There's been a bit of an uproar since a New York Times op-ed by long time Democratic strategist Mark Penn was published on Thursday. Penn has been roundly denounced by pretty much everyone from both the Clinton and Bernie camps for calling for the Democratic Party to return to the 1990s:
The path back to power for the Democratic Party today, as it was in the 1990s, is unquestionably to move to the center and reject the siren calls of the left, whose policies and ideas have weakened the party.
In the early 1990s, the Democrats relied on identity politics, promoted equality of outcomes instead of equality of opportunity and looked to find a government solution for every problem.
Translation: Stop supporting women's reproductive rights, LGBT equality, BLM and immigration reform, please. It's making white people uncomfortable.
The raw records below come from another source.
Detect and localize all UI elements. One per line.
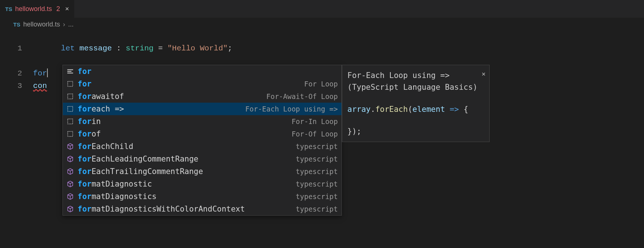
line-number: 1 — [0, 42, 33, 55]
line-number: 2 — [0, 67, 33, 80]
suggestion-item[interactable]: formatDiagnosticsWithColorAndContexttype… — [63, 203, 341, 215]
suggestion-item[interactable]: forawaitofFor-Await-Of Loop — [63, 90, 341, 103]
svg-rect-5 — [68, 106, 73, 111]
suggestion-label: forin — [78, 117, 101, 126]
snippet-icon — [67, 80, 74, 88]
suggestion-label: forEachLeadingCommentRange — [78, 155, 198, 163]
breadcrumb[interactable]: TS helloworld.ts › ... — [0, 18, 644, 30]
suggestion-description: For-Await-Of Loop — [266, 92, 338, 100]
suggestion-label: formatDiagnostics — [78, 192, 157, 201]
svg-rect-1 — [67, 71, 71, 72]
suggestion-description: typescript — [296, 142, 338, 150]
suggestion-item[interactable]: foreach =>For-Each Loop using => — [63, 103, 341, 115]
tab-problems-badge: 2 — [56, 5, 60, 13]
token-keyword: for — [33, 69, 47, 78]
token-error: con — [33, 82, 47, 90]
suggestion-label: for — [78, 67, 92, 76]
module-icon — [67, 155, 74, 163]
suggestion-label: formatDiagnosticsWithColorAndContext — [78, 205, 245, 213]
breadcrumb-rest: ... — [68, 21, 74, 28]
suggestion-description: typescript — [296, 192, 338, 201]
chevron-right-icon: › — [63, 21, 65, 28]
suggestion-item[interactable]: formatDiagnostictypescript — [63, 178, 341, 190]
tab-helloworld[interactable]: TS helloworld.ts 2 × — [0, 0, 75, 18]
token-variable: message — [79, 44, 112, 53]
intellisense-documentation: × For-Each Loop using => (TypeScript Lan… — [342, 65, 490, 142]
doc-code-preview: }); — [347, 125, 484, 137]
text-cursor — [47, 68, 48, 77]
keyword-icon — [67, 68, 74, 75]
suggestion-description: For-Of Loop — [291, 130, 338, 138]
svg-rect-0 — [67, 69, 73, 70]
suggestion-description: For-In Loop — [291, 117, 338, 125]
token-punct: = — [154, 44, 168, 53]
suggestion-label: forEachChild — [78, 142, 133, 151]
intellisense-suggestions[interactable]: forforFor LoopforawaitofFor-Await-Of Loo… — [62, 65, 342, 216]
suggestion-label: for — [78, 79, 92, 88]
token-keyword: let — [61, 44, 75, 53]
token-punct: ; — [228, 44, 232, 53]
token-punct: : — [112, 44, 126, 53]
doc-title: For-Each Loop using => (TypeScript Langu… — [347, 70, 484, 93]
svg-rect-4 — [68, 94, 73, 99]
close-icon[interactable]: × — [482, 68, 486, 80]
suggestion-item[interactable]: forofFor-Of Loop — [63, 128, 341, 140]
suggestion-item[interactable]: for — [63, 65, 341, 78]
breadcrumb-filename: helloworld.ts — [23, 21, 60, 28]
suggestion-item[interactable]: forEachChildtypescript — [63, 140, 341, 153]
token-type: string — [126, 44, 154, 53]
svg-rect-6 — [68, 119, 73, 124]
token-string: "Hello World" — [168, 44, 228, 53]
module-icon — [67, 193, 74, 200]
suggestion-item[interactable]: forFor Loop — [63, 78, 341, 90]
suggestion-description: typescript — [296, 167, 338, 176]
suggestion-item[interactable]: formatDiagnosticstypescript — [63, 190, 341, 203]
module-icon — [67, 143, 74, 150]
suggestion-label: forawaitof — [78, 92, 124, 101]
doc-code-preview: array.forEach(element => { — [347, 103, 484, 115]
suggestion-label: forof — [78, 130, 101, 138]
tab-filename: helloworld.ts — [15, 5, 52, 13]
snippet-icon — [67, 105, 74, 113]
suggestion-item[interactable]: forEachLeadingCommentRangetypescript — [63, 153, 341, 165]
suggestion-description: For Loop — [304, 80, 338, 88]
svg-rect-3 — [68, 81, 73, 86]
suggestion-description: typescript — [296, 180, 338, 188]
svg-rect-7 — [68, 131, 73, 137]
snippet-icon — [67, 118, 74, 125]
module-icon — [67, 205, 74, 213]
suggestion-label: foreach => — [78, 104, 124, 113]
suggestion-label: formatDiagnostic — [78, 180, 152, 188]
typescript-file-icon: TS — [5, 6, 12, 12]
suggestion-description: typescript — [296, 205, 338, 213]
snippet-icon — [67, 93, 74, 100]
suggestion-description: For-Each Loop using => — [245, 105, 338, 113]
suggestion-description: typescript — [296, 155, 338, 163]
snippet-icon — [67, 130, 74, 138]
suggestion-label: forEachTrailingCommentRange — [78, 167, 203, 176]
module-icon — [67, 180, 74, 188]
line-number: 3 — [0, 80, 33, 92]
typescript-file-icon: TS — [13, 21, 20, 28]
suggestion-item[interactable]: forinFor-In Loop — [63, 115, 341, 128]
close-icon[interactable]: × — [65, 5, 69, 13]
module-icon — [67, 168, 74, 175]
svg-rect-2 — [67, 72, 73, 73]
code-line: 1 let message : string = "Hello World"; — [0, 30, 644, 67]
tab-bar: TS helloworld.ts 2 × — [0, 0, 644, 18]
suggestion-item[interactable]: forEachTrailingCommentRangetypescript — [63, 165, 341, 178]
What I found interesting is that even as the hard left (along with the rest of us) criticized Penn and the dwindling economically conservative left he represents, he's delivering the same message they do when it comes to who the Democrats should cater to. Both Penn and the economic inequality-obsessed fringe would very much like for all those pesky marginalized groups to go sit in the back of the bus. It's hard to focus on the important issues affecting the white working class with all these interest groups screaming about social justice and civil rights! This, by the way, is identity politics, but it's for white people so we're supposed to pretend it's not.
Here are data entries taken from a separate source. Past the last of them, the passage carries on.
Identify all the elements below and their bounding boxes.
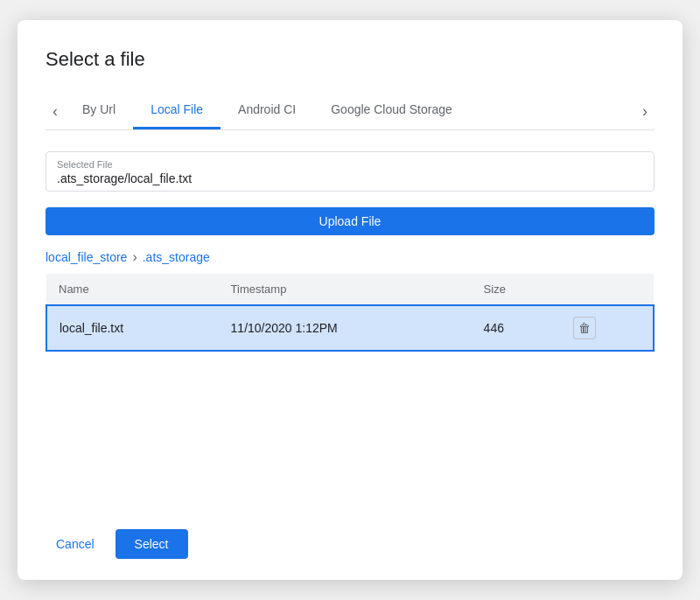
tab-by-url[interactable]: By Url [65,92,133,129]
selected-file-label: Selected File [57,159,643,170]
tab-next-button[interactable]: › [635,100,654,122]
tab-google-cloud-storage[interactable]: Google Cloud Storage [313,92,470,129]
file-actions: 🗑 [561,305,654,351]
selected-file-field: Selected File .ats_storage/local_file.tx… [46,151,654,192]
dialog-title: Select a file [46,48,654,71]
breadcrumb-separator: › [132,249,136,265]
select-file-dialog: Select a file ‹ By Url Local File Androi… [18,20,682,580]
breadcrumb: local_file_store › .ats_storage [46,249,654,265]
selected-file-value: .ats_storage/local_file.txt [57,171,643,185]
tab-local-file[interactable]: Local File [133,92,220,129]
file-table: Name Timestamp Size local_file.txt 11/10… [46,274,654,352]
breadcrumb-root[interactable]: local_file_store [46,250,127,264]
table-row[interactable]: local_file.txt 11/10/2020 1:12PM 446 🗑 [46,305,654,351]
tab-bar: ‹ By Url Local File Android CI Google Cl… [46,92,654,130]
upload-file-button[interactable]: Upload File [46,207,654,235]
delete-file-button[interactable]: 🗑 [573,317,596,339]
dialog-footer: Cancel Select [46,515,654,559]
tab-android-ci[interactable]: Android CI [220,92,313,129]
file-size: 446 [472,305,562,351]
column-header-size: Size [472,274,562,305]
trash-icon: 🗑 [578,321,591,335]
table-header-row: Name Timestamp Size [46,274,654,305]
column-header-name: Name [46,274,219,305]
tab-prev-button[interactable]: ‹ [46,100,65,122]
tabs-container: By Url Local File Android CI Google Clou… [65,92,635,129]
select-button[interactable]: Select [116,529,188,559]
file-timestamp: 11/10/2020 1:12PM [219,305,472,351]
file-name: local_file.txt [46,305,219,351]
column-header-actions [561,274,654,305]
column-header-timestamp: Timestamp [219,274,472,305]
cancel-button[interactable]: Cancel [46,530,105,558]
breadcrumb-current[interactable]: .ats_storage [143,250,210,264]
The difference between Penn and the fringe, of course, is that Penn would prefer for the Democrats to focus on "third way" (read as: conservative) economic politics again and the hard left would like to burn the Democratic Party to the ground. Still, they both agree that the left needs to focus on appealing to white people because they feel abandoned and put upon. You know, how all those marginalized groups have felt for the past couple of hundred years. Why can't they wait their turn? White people are having a hard time in this economy and need to be coddled!
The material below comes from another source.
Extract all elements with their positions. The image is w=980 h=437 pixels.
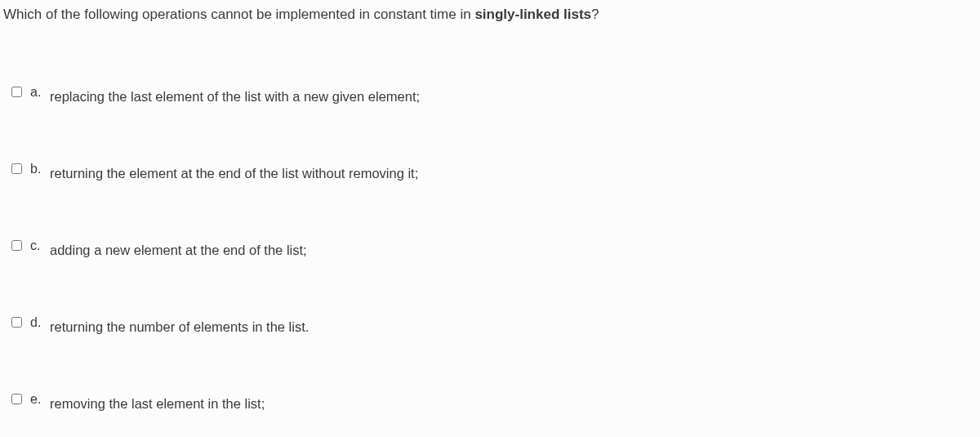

This isn't to say white people are not actually suffering; they certainly are. At long last Republican policies have "trickled down" so even the white working class is under the same kind of stress black and Latino communities have been under for generations. But the answer is not to abandon everyone else to rush to the aid of legitimately beleaguered whites. We can tackle income inequality while still addressing institutional racism and immigration reform.
The upside here is that it's unlikely anyone will take Penn seriously. Since Hillary is not considered a "real" liberal (despite a lifetime of progressive service), her loss has not been widely seen as a refutation of progressive ideology. In this, we can be thankful that Bernie didn't run and lose to Trump (and he would have, sorry) because then voices like Penn would have been amplified a thousandfold.
Instead, we have a pleasant moment where Hillary and Bernie people can agree that Penn should find a new profession because he's badly out of touch with the Democratic base and our economic message. Now if we can just get the Bernie people, the overwhelming majority of whom are not supportive of political segregation, to get the message across to their fringe, we'd be good to go.